Board President Dennis Nickelson said the self-evaluation process was intended to “help us improve our governance of the school district.” He also noted it will help the board set goals for itself and for the superintendent.
He noted the board has already set three main goals for Mitchell, including:
• Motivating the staff, students and families to achieve the vision of learning.
• Establish a culture that promotes equity and excellence.
• And, implement structures, policies and procedures in support of the vision.
“We are going to focus on ‘the what.’ And Dr. Mitchell has to focus on ‘the how,’” Nickelson added.

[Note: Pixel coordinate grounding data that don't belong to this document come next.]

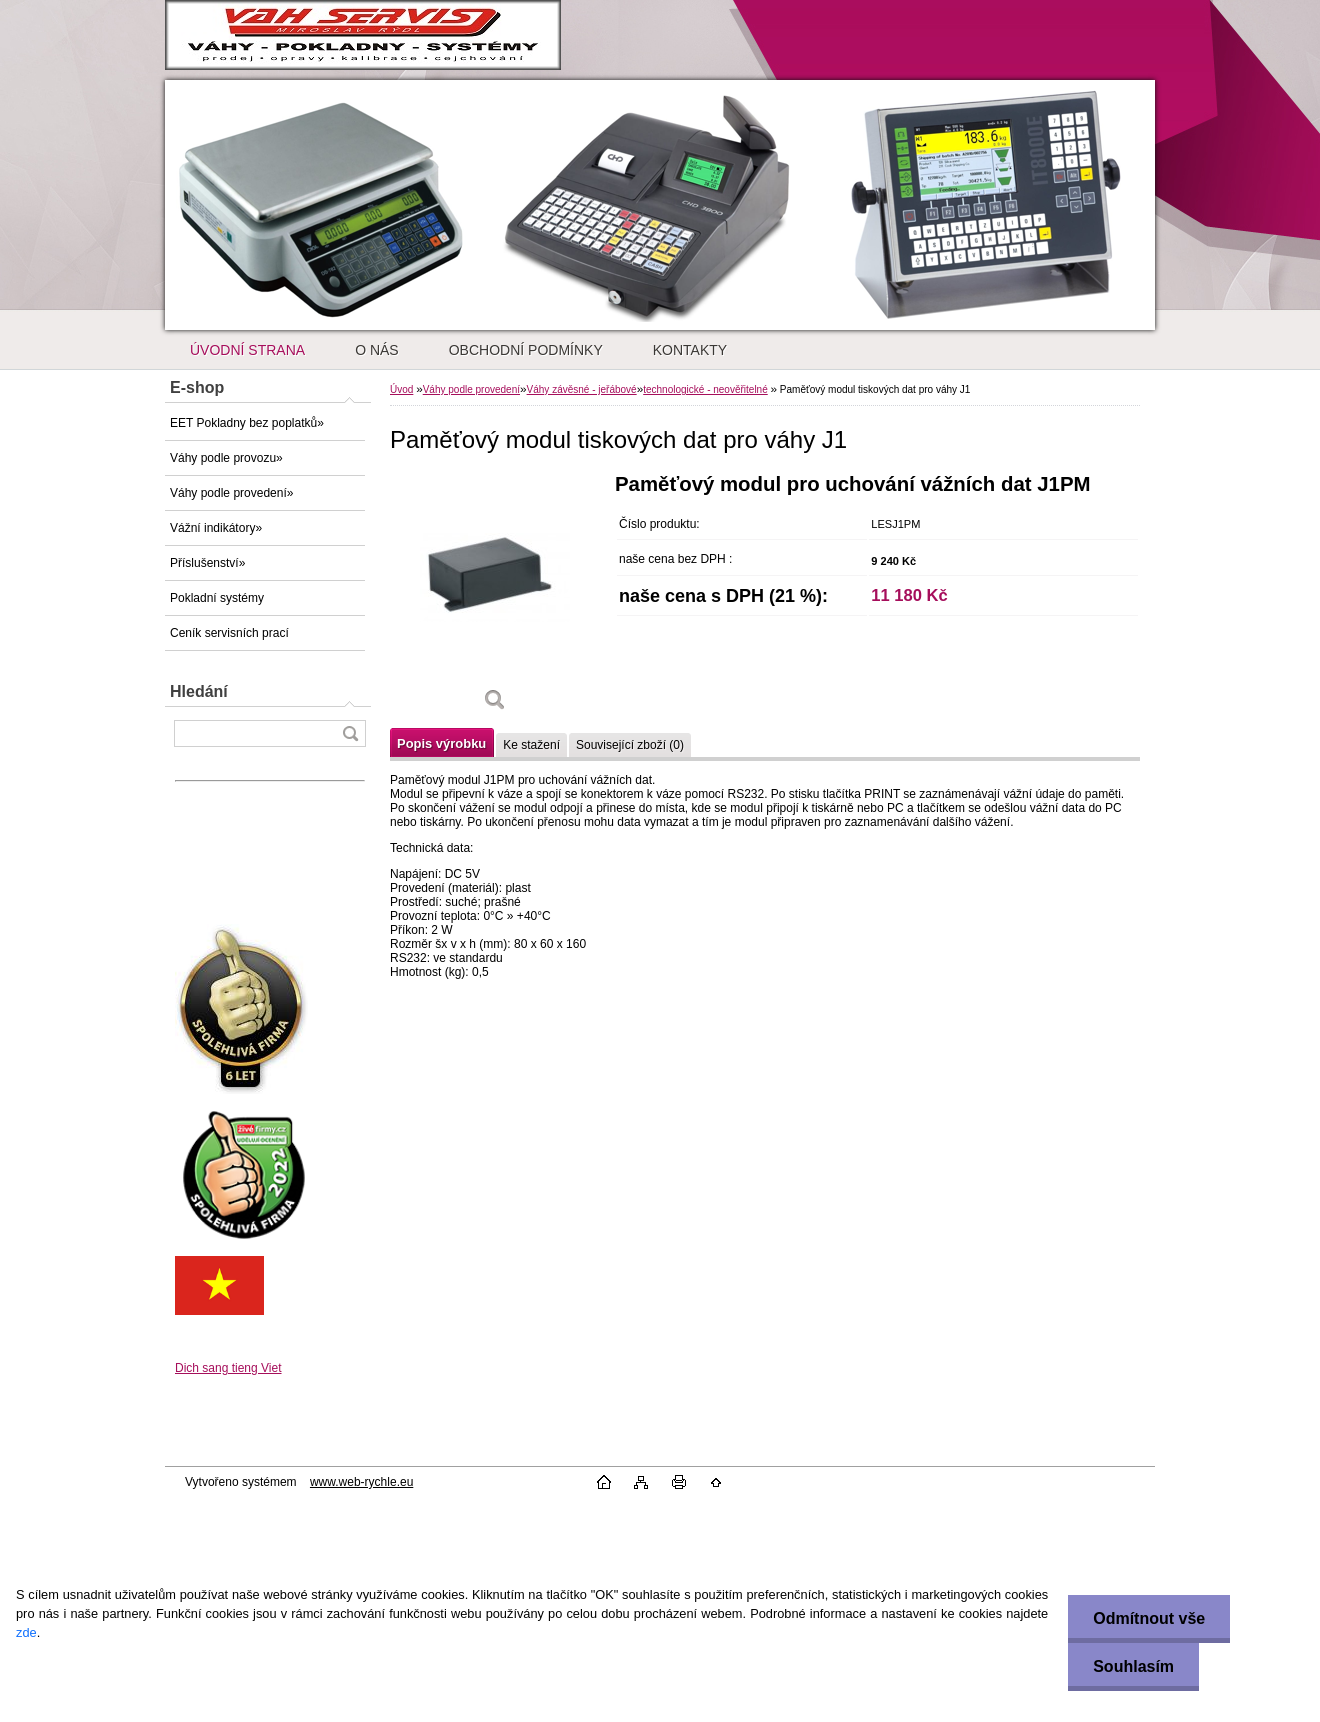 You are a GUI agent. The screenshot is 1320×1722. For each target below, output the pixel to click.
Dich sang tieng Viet (228, 1368)
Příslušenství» (207, 563)
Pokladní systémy (217, 598)
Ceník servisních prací (229, 633)
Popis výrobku (441, 743)
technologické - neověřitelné (705, 389)
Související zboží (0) (630, 745)
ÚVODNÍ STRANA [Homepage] (247, 350)
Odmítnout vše (1149, 1618)
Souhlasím (1133, 1666)
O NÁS (377, 350)
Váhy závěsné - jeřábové (582, 389)
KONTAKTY (690, 350)
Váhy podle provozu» (226, 458)
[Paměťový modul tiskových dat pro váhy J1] (495, 599)
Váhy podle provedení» (231, 493)
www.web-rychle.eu (361, 1482)
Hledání (199, 691)
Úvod (401, 389)
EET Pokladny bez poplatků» (247, 423)
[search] (350, 733)
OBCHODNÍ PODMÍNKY (526, 350)
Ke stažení (531, 745)
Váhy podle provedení (471, 389)
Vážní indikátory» (216, 528) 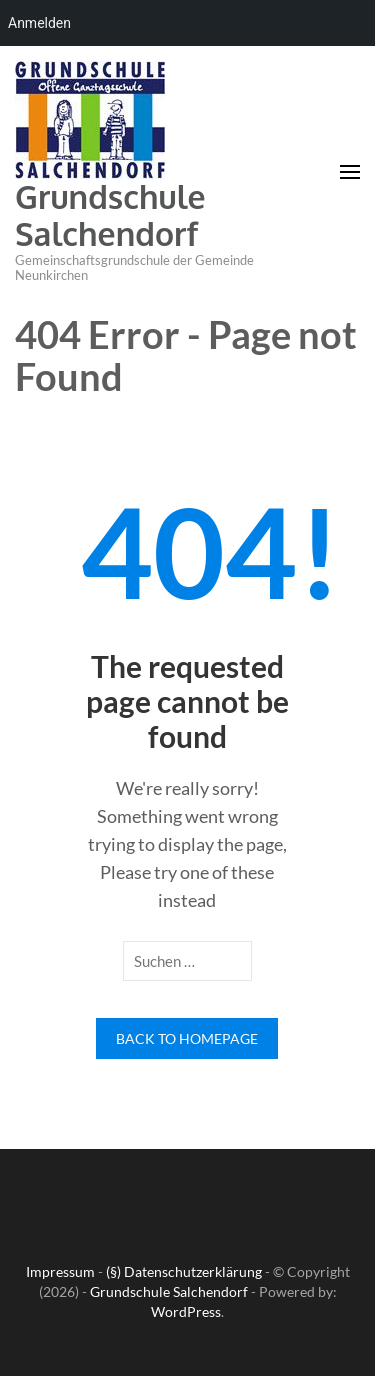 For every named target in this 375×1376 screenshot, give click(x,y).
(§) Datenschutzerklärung (184, 1271)
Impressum (60, 1271)
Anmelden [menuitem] (39, 23)
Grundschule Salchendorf (110, 215)
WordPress (186, 1311)
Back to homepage (187, 1038) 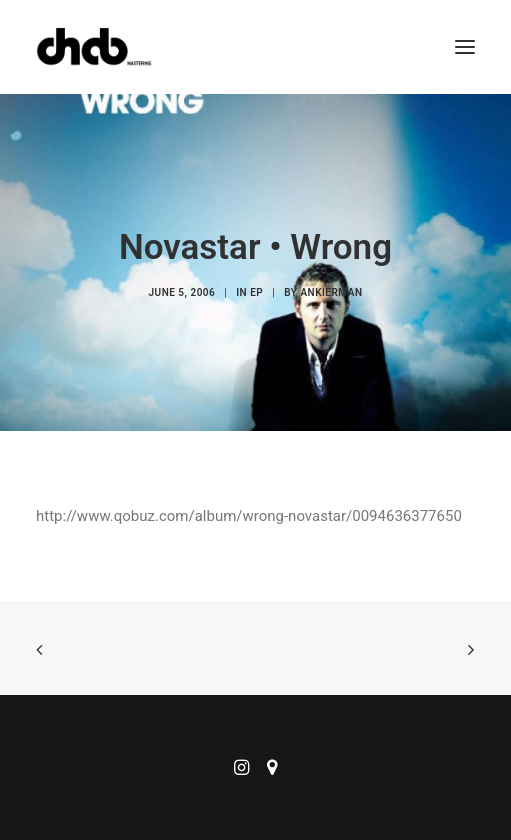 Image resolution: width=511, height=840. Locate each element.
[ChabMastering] (94, 47)
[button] (465, 47)
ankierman (331, 292)
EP (256, 292) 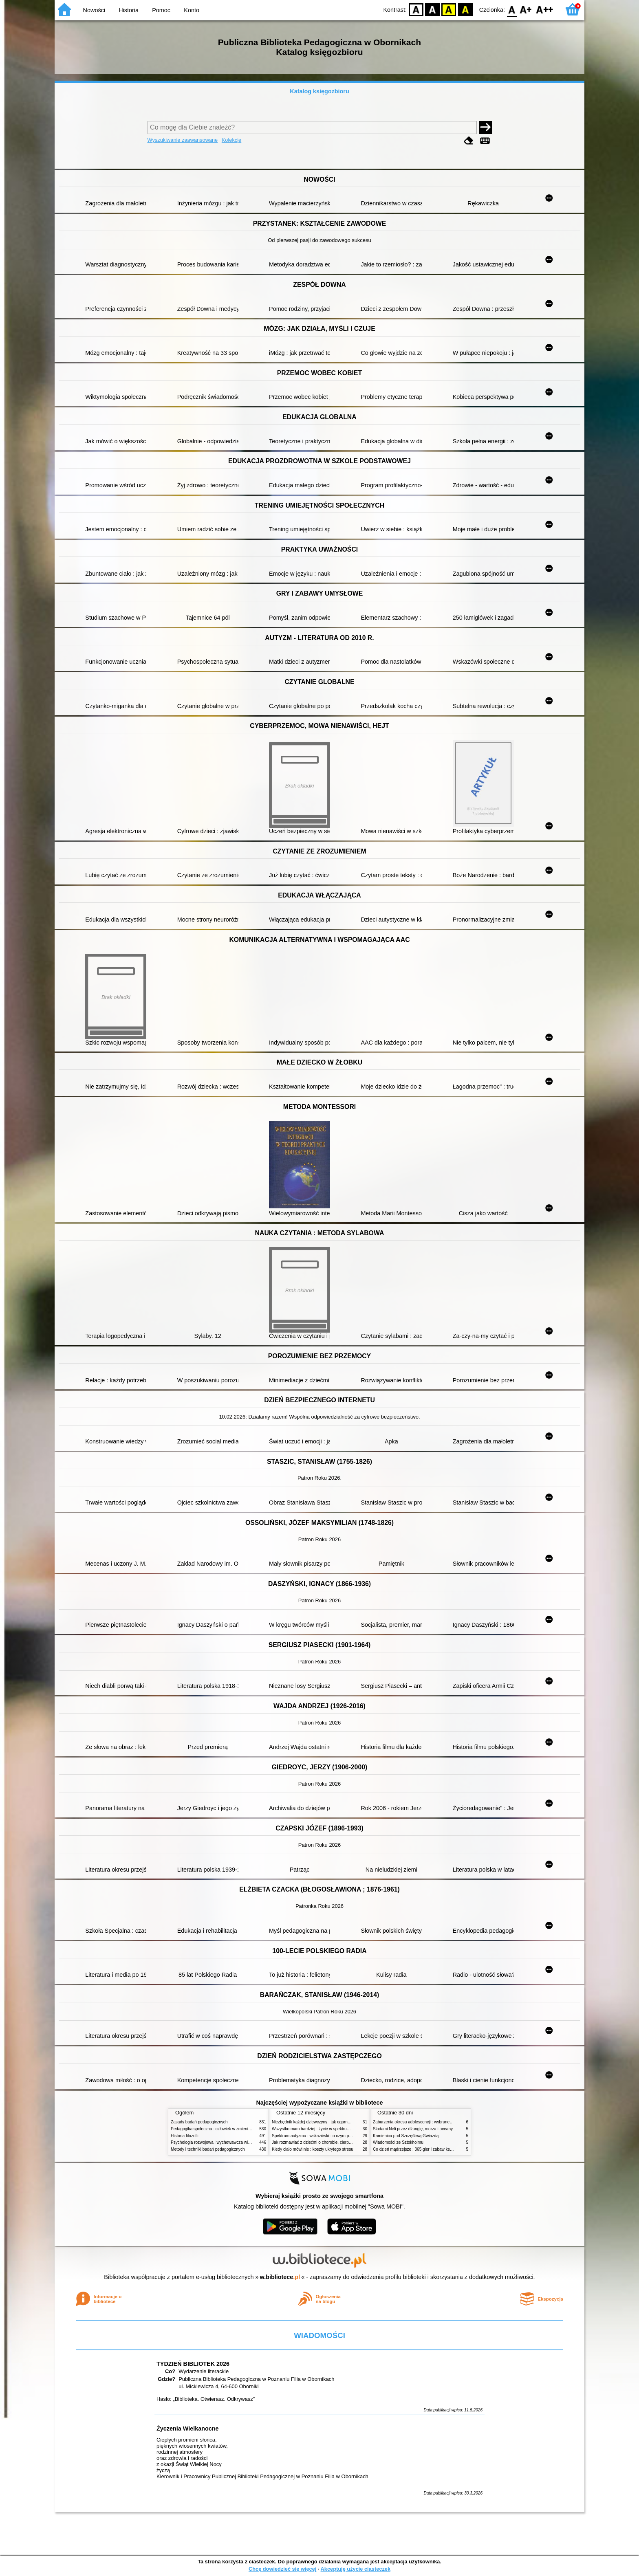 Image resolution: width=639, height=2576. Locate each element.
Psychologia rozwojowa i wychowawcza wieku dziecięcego (224, 2142)
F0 (512, 9)
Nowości (94, 10)
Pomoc (161, 10)
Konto (191, 10)
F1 (526, 9)
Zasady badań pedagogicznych (199, 2122)
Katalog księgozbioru (319, 91)
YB (449, 9)
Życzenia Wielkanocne (187, 2428)
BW (432, 9)
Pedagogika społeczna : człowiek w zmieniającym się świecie (226, 2129)
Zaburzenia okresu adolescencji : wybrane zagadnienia (423, 2122)
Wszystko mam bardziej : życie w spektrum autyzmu (319, 2129)
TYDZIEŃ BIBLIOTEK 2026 (192, 2363)
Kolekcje (231, 140)
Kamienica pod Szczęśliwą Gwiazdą (405, 2136)
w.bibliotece (280, 2277)
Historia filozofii (184, 2136)
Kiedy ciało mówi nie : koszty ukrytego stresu (312, 2149)
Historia (129, 10)
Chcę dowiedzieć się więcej (282, 2569)
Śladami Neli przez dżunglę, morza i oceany (413, 2129)
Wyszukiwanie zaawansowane (183, 140)
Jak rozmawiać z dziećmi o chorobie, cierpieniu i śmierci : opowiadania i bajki (342, 2142)
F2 (545, 9)
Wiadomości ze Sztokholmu (398, 2142)
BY (465, 9)
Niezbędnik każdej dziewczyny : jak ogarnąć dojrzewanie (323, 2122)
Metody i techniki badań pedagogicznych (208, 2149)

Later in the meeting, the board discussed ways to evaluate Mitchell’s work.
The group started out using a new “Missouri Educator’s Evaluation System” recently promulgated by the Missouri Department of Elementary and Secondary Education. But they changed course after become ensnared in the document’s vague verbosity, although some at the meeting said they’ll still rely on the rubric in meetings to come.
They also wavered over what kind of evidence they would need to evaluate Mitchell. Nickelson recommended allowing Mitchell to use his “professional judgement” in bringing forward whatever evidence or measures would best illustrate his contributions to the district’s success. Sweeney added the board could then weigh in with its own expectations.
Mitchell is expected to have sources of evidence ready for the board by June 16, so the board can discuss it further on June 23.
Hopkins discouraged the board from thinking that a single set of data — such as the the annual yearly progess data issued annually by DESE — could be used to evaluate a superintendent.
“That’s a post-mortem,” she scoffed. “This is not about a contract. It’s about continuous improvement.”